The earlier sections described the basic LINQ commands that you might expect to use regularly, but there’s much more to LINQ than these simple queries. The following sections describe some of the more advanced LINQ commands that are less intuitive and that you probably won’t need to use as often.
The Join keyword selects data from multiple data sources matching up corresponding fields. The following pseudo-code shows the Join command’s syntax:
From variable1 In data source1
Join variable2 In data source2
On variable1.field1 Equals variable2.field2
For example, the following query selects objects from the all_customers list. For each object it finds, it also selects objects from the all_orders list where the two records have the same CustId value.

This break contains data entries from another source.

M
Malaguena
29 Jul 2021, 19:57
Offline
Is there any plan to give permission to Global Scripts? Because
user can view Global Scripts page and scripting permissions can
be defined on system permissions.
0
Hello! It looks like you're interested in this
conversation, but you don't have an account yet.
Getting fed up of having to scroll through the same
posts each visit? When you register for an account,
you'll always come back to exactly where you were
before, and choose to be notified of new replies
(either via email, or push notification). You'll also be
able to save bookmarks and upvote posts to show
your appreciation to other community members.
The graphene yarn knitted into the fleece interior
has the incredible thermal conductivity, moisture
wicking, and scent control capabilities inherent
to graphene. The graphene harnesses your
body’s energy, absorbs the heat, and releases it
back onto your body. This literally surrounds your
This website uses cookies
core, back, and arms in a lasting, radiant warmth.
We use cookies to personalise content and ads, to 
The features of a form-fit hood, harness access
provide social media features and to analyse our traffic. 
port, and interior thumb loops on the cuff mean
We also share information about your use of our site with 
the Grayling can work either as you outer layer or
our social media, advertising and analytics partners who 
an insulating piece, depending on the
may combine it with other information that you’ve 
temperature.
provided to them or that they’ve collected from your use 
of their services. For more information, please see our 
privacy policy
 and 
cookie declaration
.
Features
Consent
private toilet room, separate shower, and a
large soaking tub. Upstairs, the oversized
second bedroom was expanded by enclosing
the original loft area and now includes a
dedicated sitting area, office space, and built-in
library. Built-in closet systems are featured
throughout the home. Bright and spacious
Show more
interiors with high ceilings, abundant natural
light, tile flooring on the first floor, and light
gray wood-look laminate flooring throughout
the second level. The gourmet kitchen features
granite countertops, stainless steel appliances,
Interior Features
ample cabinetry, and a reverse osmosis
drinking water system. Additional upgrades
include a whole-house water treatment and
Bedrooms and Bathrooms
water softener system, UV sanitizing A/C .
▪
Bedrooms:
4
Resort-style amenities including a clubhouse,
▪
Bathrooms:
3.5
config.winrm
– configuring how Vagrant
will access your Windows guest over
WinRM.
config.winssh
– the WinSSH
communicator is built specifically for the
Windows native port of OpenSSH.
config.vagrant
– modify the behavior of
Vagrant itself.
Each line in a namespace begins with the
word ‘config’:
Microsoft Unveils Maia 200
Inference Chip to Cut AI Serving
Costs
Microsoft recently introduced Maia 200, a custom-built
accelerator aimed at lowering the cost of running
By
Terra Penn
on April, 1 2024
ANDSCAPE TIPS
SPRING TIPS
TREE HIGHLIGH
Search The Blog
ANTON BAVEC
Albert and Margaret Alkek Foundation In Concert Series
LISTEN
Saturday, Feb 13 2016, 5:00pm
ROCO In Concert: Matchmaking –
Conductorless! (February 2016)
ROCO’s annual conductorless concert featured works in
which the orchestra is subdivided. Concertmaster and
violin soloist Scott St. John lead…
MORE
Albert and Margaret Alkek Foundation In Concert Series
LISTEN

Dim query = From cust As Customer In all_customers
Join ord In all_orders
On cust.CustId Equals ord.CustId
A LINQ Join is similar to a SQL join except the On clause only allows you to select objects where fields are equal and the Equals keyword is required.
The following query selects a similar set of objects without using the Join keyword. Here the Where clause makes the link between the all_customers and all_orders lists:
Dim query = From cust As Customer In all_customers, ord In all_orders
Where cust.CustId = ord.CustId
This is slightly more flexible because the Where clause can make tests that are more complicated than the Join statement’s Equals clause.
The Group Join statement selects data much as a Join statement does, but it returns the results differently. The Join statement returns an IEnumerable object that holds whatever is selected by the query (the cust and ord objects in this example).
The Group Join statement returns the same objects but in a different arrangement. Each item in the IEnumerable result contains an object of the first type (cust in this example) plus another IEnumerable that holds the corresponding objects of the second type (ord in this example).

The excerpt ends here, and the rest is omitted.